WORK TASK. The answer must be one number: how many lines below contain the word "phone".

================================

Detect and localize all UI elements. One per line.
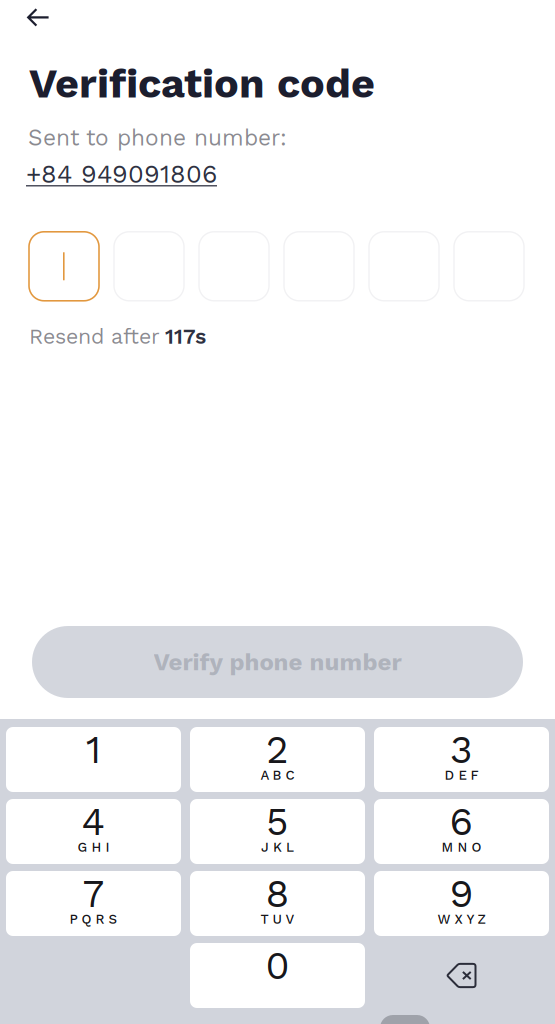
- staticText: P Q R S: [70, 911, 118, 927]
- staticText: 9: [450, 871, 474, 916]
- staticText: 3: [450, 727, 473, 772]
- button[interactable]: 0: [190, 943, 365, 1008]
- staticText: 117s: [165, 324, 206, 349]
- staticText: W X Y Z: [438, 911, 486, 927]
- staticText: 0: [266, 943, 290, 988]
- staticText: G H I: [78, 839, 110, 855]
- staticText: +84 949091806: [26, 159, 217, 189]
- staticText: 6: [450, 799, 474, 844]
- staticText: D E F: [444, 767, 478, 783]
- staticText: Verification code: [29, 59, 375, 108]
- button[interactable]: 4: [6, 799, 181, 864]
- button[interactable]: Back: [0, 0, 66, 37]
- staticText: A B C: [260, 767, 294, 783]
- staticText: J K L: [261, 839, 294, 855]
- button[interactable]: 2: [190, 727, 365, 792]
- button[interactable]: 6: [374, 799, 549, 864]
- button[interactable]: Delete: [374, 943, 549, 1008]
- staticText: Sent to phone number:: [28, 124, 287, 151]
- button[interactable]: 3: [374, 727, 549, 792]
- button[interactable]: +84 949091806: [26, 159, 217, 189]
- button[interactable]: 5: [190, 799, 365, 864]
- staticText: 8: [266, 871, 290, 916]
- staticText: 4: [82, 799, 106, 844]
- staticText: T U V: [260, 911, 294, 927]
- staticText: Resend after: [29, 324, 160, 349]
- button[interactable]: 9: [374, 871, 549, 936]
- button[interactable]: Verify phone number: [32, 626, 523, 698]
- staticText: M N O: [442, 839, 482, 855]
- staticText: Verify phone number: [154, 648, 402, 676]
- button[interactable]: 1: [6, 727, 181, 792]
- button[interactable]: 7: [6, 871, 181, 936]
- button[interactable]: 8: [190, 871, 365, 936]
- staticText: 5: [266, 799, 289, 844]
- staticText: 1: [86, 727, 101, 772]
- staticText: 7: [82, 871, 104, 916]
- staticText: 2: [266, 727, 289, 772]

================================

ANSWER AREA. 3